**Stored data:**
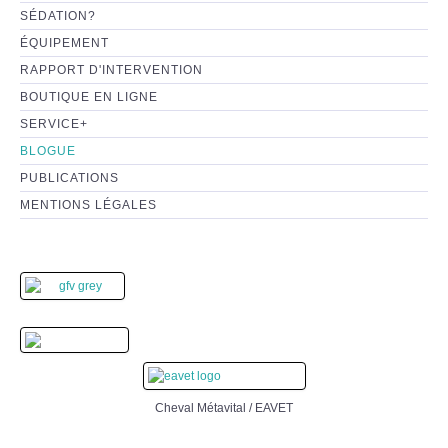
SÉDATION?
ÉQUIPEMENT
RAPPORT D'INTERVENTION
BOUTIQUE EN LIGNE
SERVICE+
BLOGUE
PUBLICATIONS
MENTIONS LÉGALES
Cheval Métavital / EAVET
==
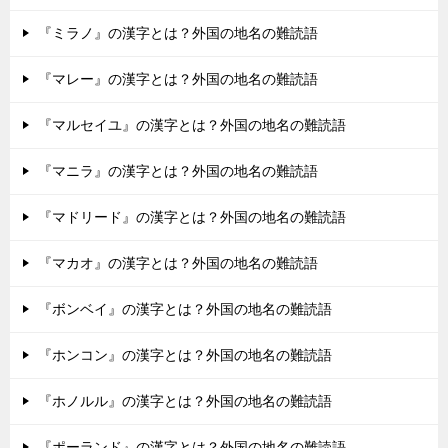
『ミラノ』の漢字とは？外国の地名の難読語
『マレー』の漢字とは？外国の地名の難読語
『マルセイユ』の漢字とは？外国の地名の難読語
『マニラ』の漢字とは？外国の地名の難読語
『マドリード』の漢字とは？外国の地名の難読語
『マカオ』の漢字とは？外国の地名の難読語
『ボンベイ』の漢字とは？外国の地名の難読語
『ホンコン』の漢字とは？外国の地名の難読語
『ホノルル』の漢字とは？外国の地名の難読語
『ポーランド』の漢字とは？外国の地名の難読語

**What the task requires:** Tally every line in these entries where the string "外国の地名の難読語" occurs. The tally alone is the answer.

**Result of the task:** 10